In summary, the chromosomal distribution of sex-biased expressed microRNAs is exactly the opposite we observe in protein-coding genes. This analysis suggests that this is a consequence of a differential evolutionary dynamics. As novel microRNAs frequently emerge in the X chromosome, they acquire ‘at birth’ male biased expression. However, instead of a movement out-of-the-X, these microRNAs get eventually lost. Hence, there is an enrichment of male-biased microRNAs in the X. On the contrary, female-biased expression is frequently acquired by microRNAs encoded in the intron of female expressed host genes. The origin and evolution of sex-biased microRNAs is, therefore, a consequence of a high rate of de novo emergence.

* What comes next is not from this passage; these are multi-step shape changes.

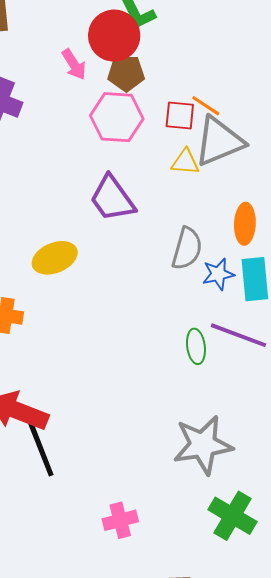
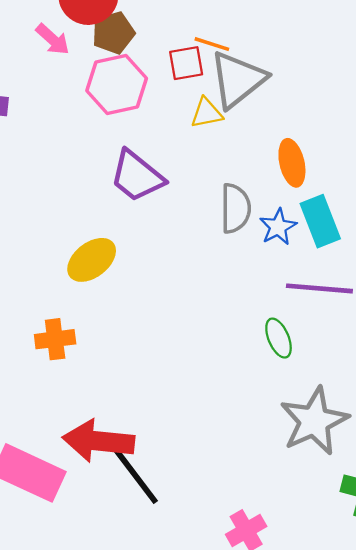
green ellipse: (196, 346) -> (279, 338), moved

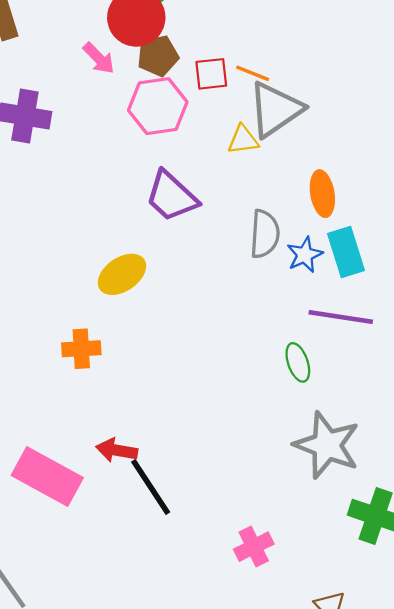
red square: (186, 63) -> (211, 74), moved
gray star: (314, 421) -> (327, 445), turned -30
red arrow: (99, 441) -> (117, 450), size x0.6

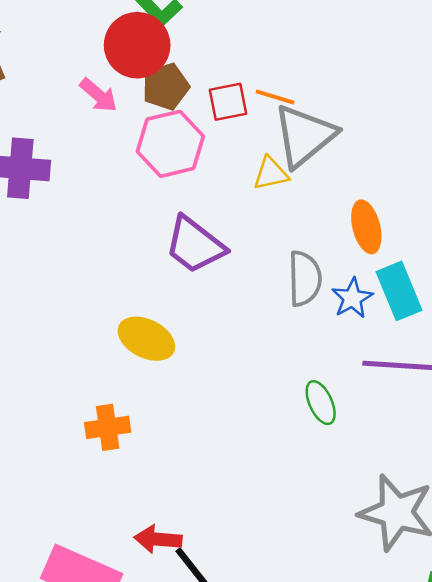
yellow ellipse: (122, 274) -> (146, 339), turned 66
green ellipse: (298, 362) -> (321, 403), moved

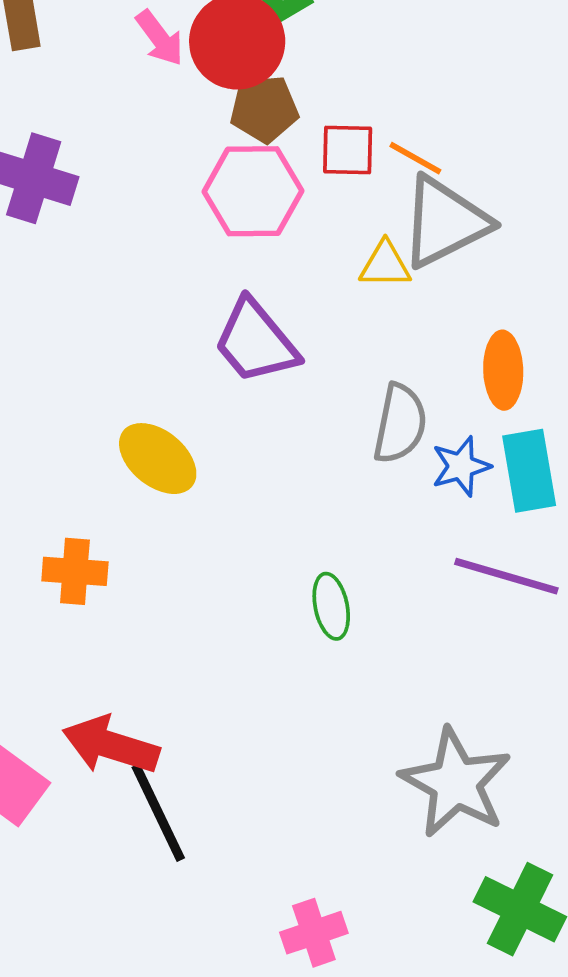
pink arrow: (98, 95) -> (160, 38), moved
green ellipse: (321, 403) -> (331, 606), moved
red arrow: (158, 539) -> (111, 745), size x1.4

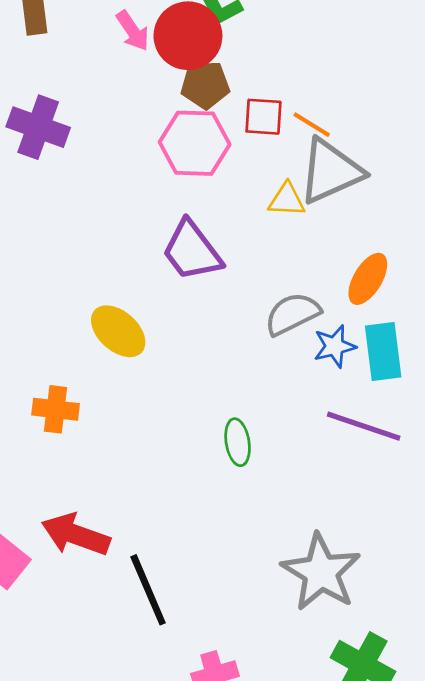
orange ellipse: (503, 370) -> (368, 279), turned 30
gray semicircle: (400, 424) -> (292, 314), turned -130
black line: (158, 813) -> (148, 590), moved

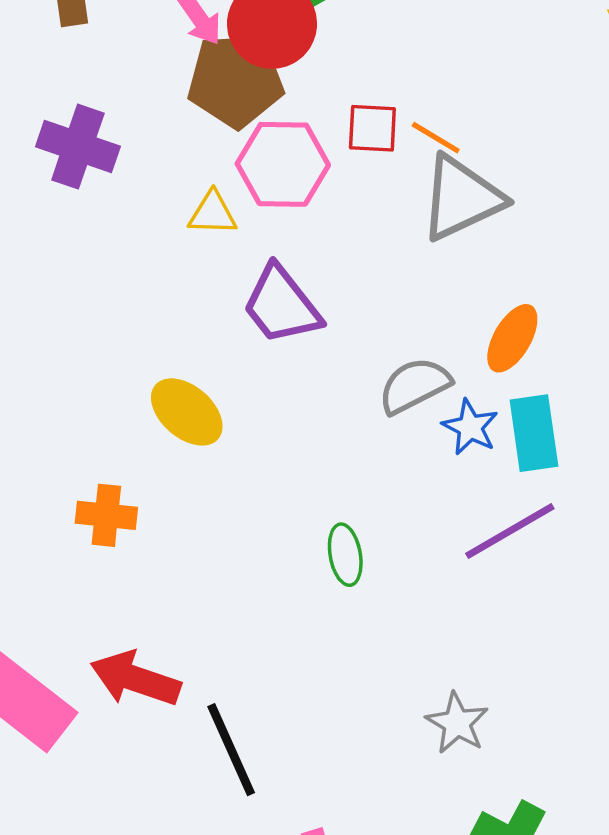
brown pentagon: (205, 85) -> (236, 80), moved, size x1.5
yellow triangle: (287, 200) -> (213, 213), moved
blue star: (335, 346) -> (470, 427), turned -30
purple line: (364, 426) -> (510, 531), turned -48
gray star: (321, 572) -> (457, 723), size x0.6

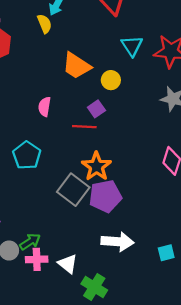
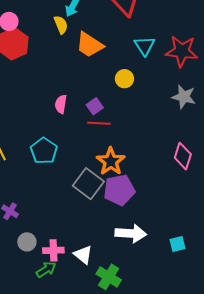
orange trapezoid: (77, 66) -> (89, 45), moved
purple square: (96, 109) -> (95, 106), moved
green arrow: (30, 242) -> (46, 269), moved

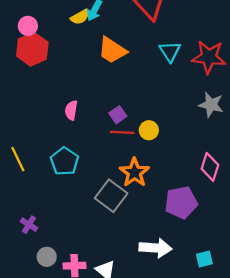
yellow semicircle: (61, 25) -> (80, 17), moved, turned 84
yellow circle: (124, 79) -> (149, 130), moved
pink semicircle: (61, 104) -> (71, 110), moved
purple pentagon: (119, 190) -> (181, 202), moved

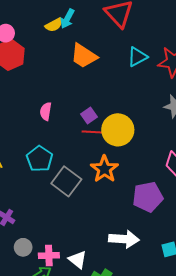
cyan triangle: (170, 51) -> (137, 57), turned 35
yellow circle: (149, 130) -> (118, 130), size x1.8
gray square: (111, 196) -> (66, 181), moved

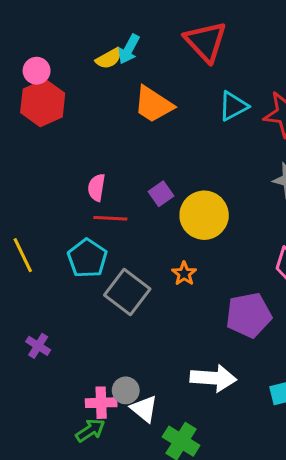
red line: (93, 132) -> (110, 218), moved
orange star: (104, 169) -> (184, 274), size x0.6
gray circle: (23, 247) -> (126, 390), moved

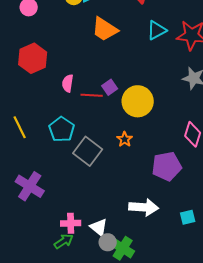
red hexagon: (43, 103) -> (33, 58), moved
red line: (110, 218) -> (92, 95), moved
purple cross: (38, 346) -> (30, 186), size x1.8
gray circle: (126, 390) -> (108, 242), moved

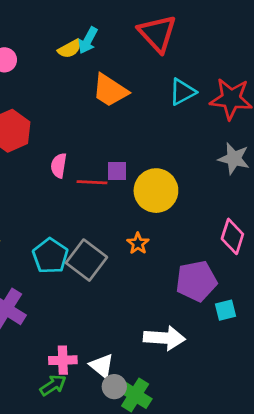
purple square: (110, 87) -> (117, 171), turned 35
cyan pentagon: (62, 129) -> (50, 256), moved
cyan square: (188, 217) -> (226, 310), moved

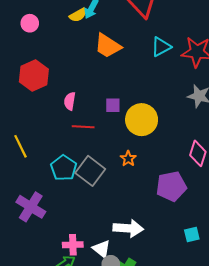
red line: (92, 182) -> (83, 127), moved
cyan square: (226, 310) -> (192, 235), moved
white arrow: (164, 338) -> (128, 228), moved

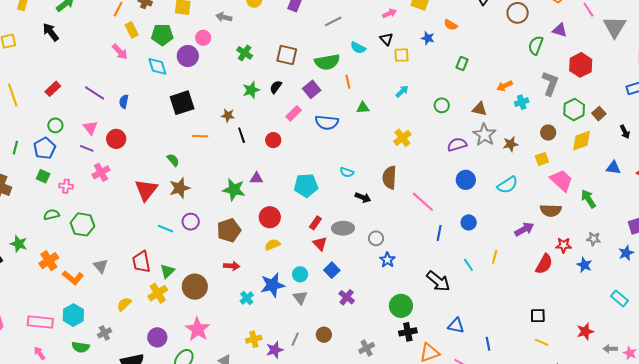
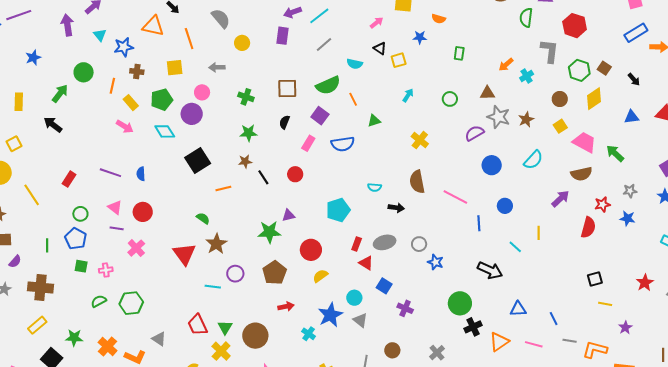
green star: (251, 90) -> (249, 133), moved, turned 30

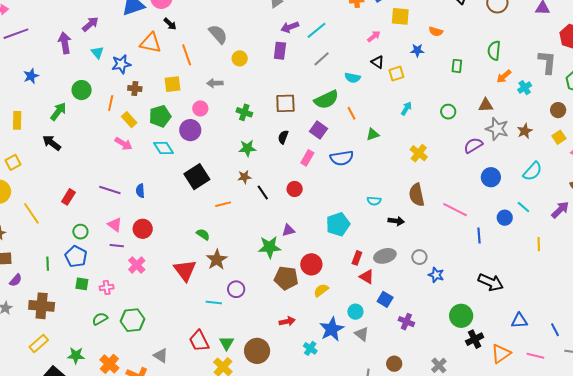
green semicircle: (526, 18) -> (494, 51), moved
cyan line: (515, 247) -> (523, 207), moved
brown pentagon: (275, 273) -> (286, 278), moved, turned -30

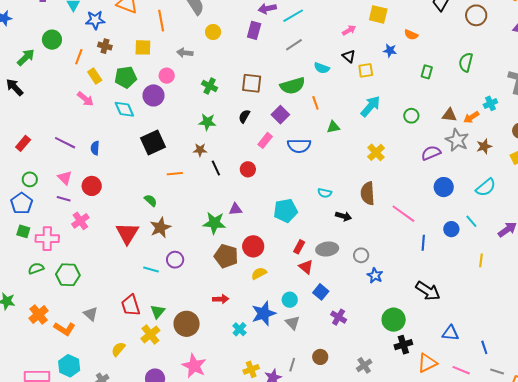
orange arrow: (504, 76) -> (471, 117), moved
cyan arrow: (406, 108) -> (370, 106), size x1.6
pink cross: (107, 287) -> (47, 239), size x1.6

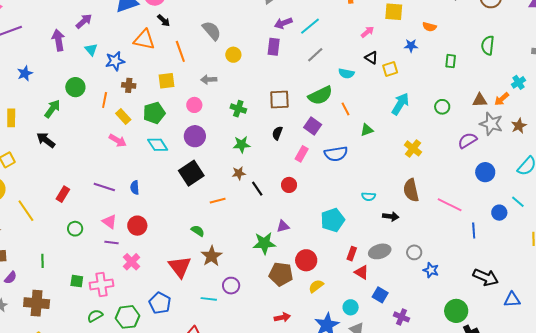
purple circle: (153, 95) -> (195, 136), moved
blue pentagon: (22, 203) -> (160, 303), moved
blue triangle: (450, 333) -> (512, 300), moved

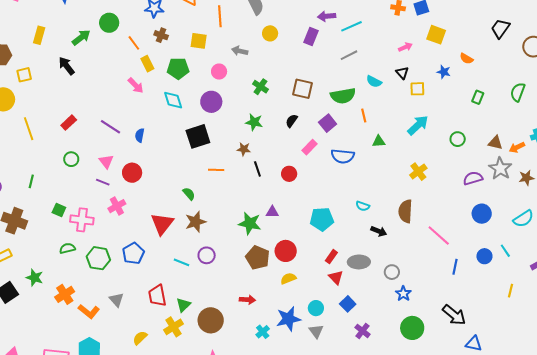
orange line: (105, 100) -> (134, 43), turned -63
green circle: (456, 311) -> (412, 328), moved

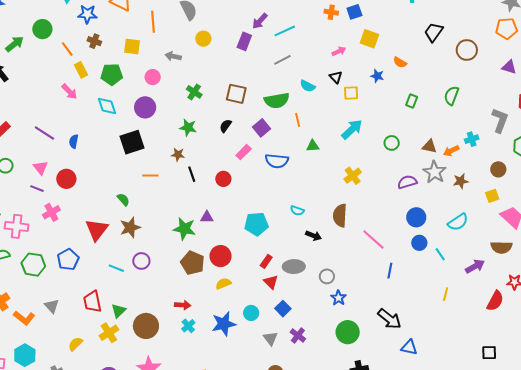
purple arrow: (327, 16) -> (260, 21), turned -42
blue circle: (484, 256) -> (419, 243), moved
gray triangle: (316, 331) -> (270, 338), moved
cyan cross: (263, 332) -> (188, 326), moved

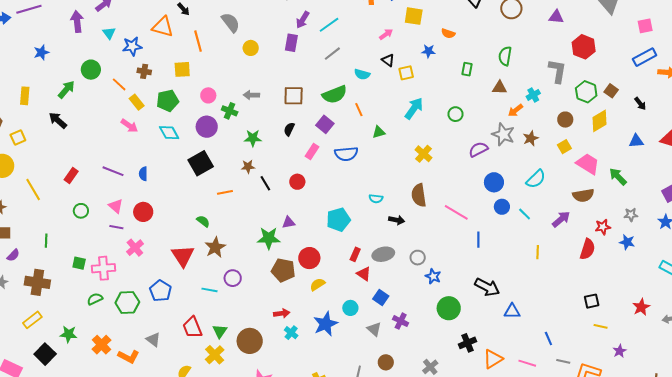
gray arrow: (173, 56) -> (251, 95), moved
green cross: (194, 92) -> (230, 111), moved
brown triangle: (429, 146) -> (500, 88), moved

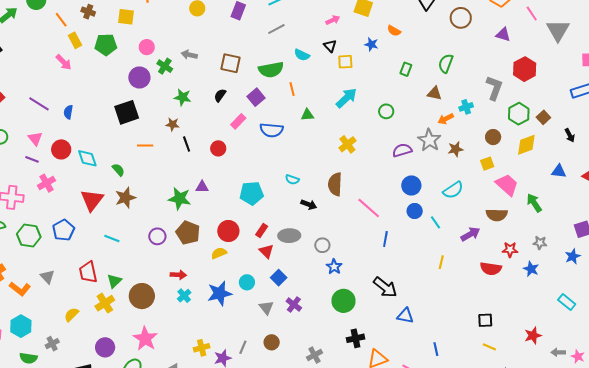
cyan diamond: (169, 133) -> (87, 158), moved
red semicircle: (588, 249) -> (491, 269), turned 70
red circle: (309, 258) -> (228, 231), moved
purple circle: (233, 278) -> (157, 236), moved

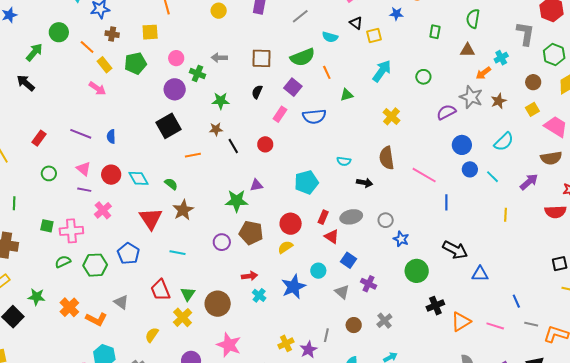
gray cross: (314, 355) -> (384, 321), moved

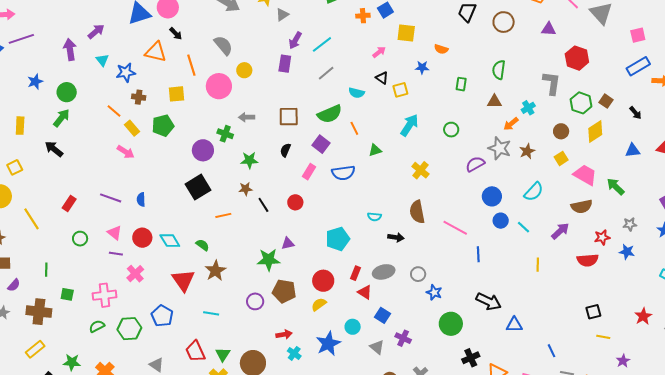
green circle: (59, 32) -> (67, 92), moved
pink circle: (176, 58) -> (219, 86), moved, size x1.6
green square: (47, 226) -> (67, 294), moved

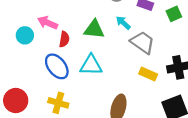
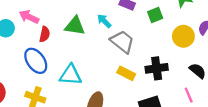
cyan triangle: (91, 65) -> (71, 75), moved

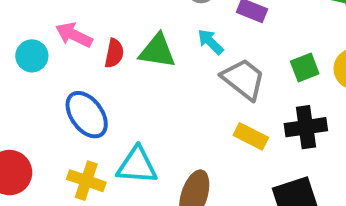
green square: (155, 15) -> (305, 67), moved
red semicircle: (45, 34) -> (114, 53), moved
cyan triangle: (71, 75) -> (137, 165), moved

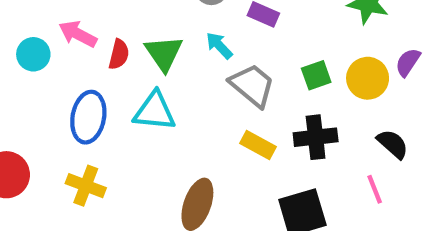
green triangle: (157, 51) -> (164, 53), turned 45
blue ellipse: (87, 115) -> (88, 117), turned 45
cyan triangle: (137, 165) -> (155, 111), moved

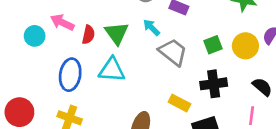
yellow rectangle: (258, 145) -> (179, 103), moved
pink line: (375, 189) -> (252, 116), turned 30

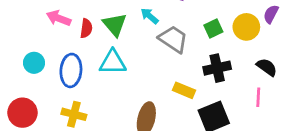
cyan circle: (35, 36) -> (34, 63), moved

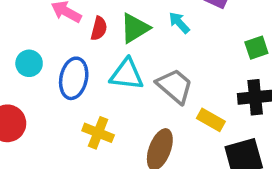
green triangle: (115, 25) -> (135, 28), turned 32
gray trapezoid: (173, 39) -> (175, 86), moved
yellow cross: (74, 114) -> (98, 133), moved

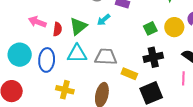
cyan arrow: (179, 23) -> (104, 20), turned -80
cyan circle: (29, 63) -> (20, 55), size x1.5
gray trapezoid: (175, 86) -> (106, 57), turned -30

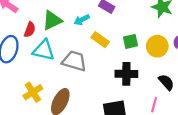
red semicircle: (57, 29) -> (30, 30), moved
yellow rectangle: (129, 74) -> (100, 40), moved
yellow cross: (65, 90) -> (33, 92), moved, turned 30

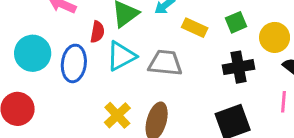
yellow circle: (157, 46) -> (275, 37), moved
cyan triangle: (44, 50) -> (121, 56), turned -30

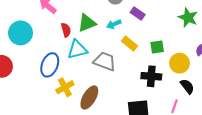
red semicircle: (97, 32) -> (66, 30), turned -40
blue ellipse: (74, 63) -> (50, 65), moved

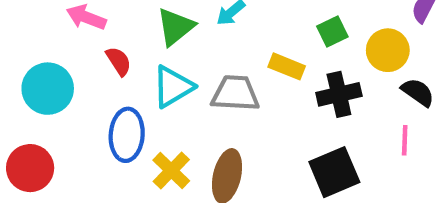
red semicircle: (66, 30) -> (119, 61), moved
yellow rectangle: (130, 43) -> (287, 66), moved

Sex-biased expression of microRNAs in Drosophila melanogaster

Sex-biased expression of microRNAs in Drosophila melanogaster
Antonio Marco
(Submitted on 11 Dec 2013)

Most animals have separate sexes. The differential expression of gene products, in particular that of gene regulators, is underlying sexual dimorphism. Analyses of sex-biased expression have focused mostly in protein coding genes. Several lines of evidence indicate that microRNAs, a class of major gene regulators, are likely to have a significant role in sexual dimorphism. This role has not been systematically explored so far. Here I study the sex-biased expression pattern of microRNAs in the model species Drosophila melanogaster. As with protein coding genes, sex biased microRNAs are associated with the reproductive function. Strikingly, contrary to protein-coding genes, male biased microRNAs are enriched in the X chromosome whilst female microRNAs are mostly autosomal. I propose that the chromosomal distribution is a consequence of high rates of de novo emergence, and a preference of new microRNAs to be expressed in the testis. I also suggest that demasculinization of the X chromosome may not affect microRNAs. Interestingly, female biased microRNAs are often encoded within protein coding genes that are also expressed in females. These results strongly suggest that the sex-biased expression of microRNAs is mainly a consequence of high rates of microRNA emergence in the X (male bias) or hitch-hiked expression by host genes (female bias).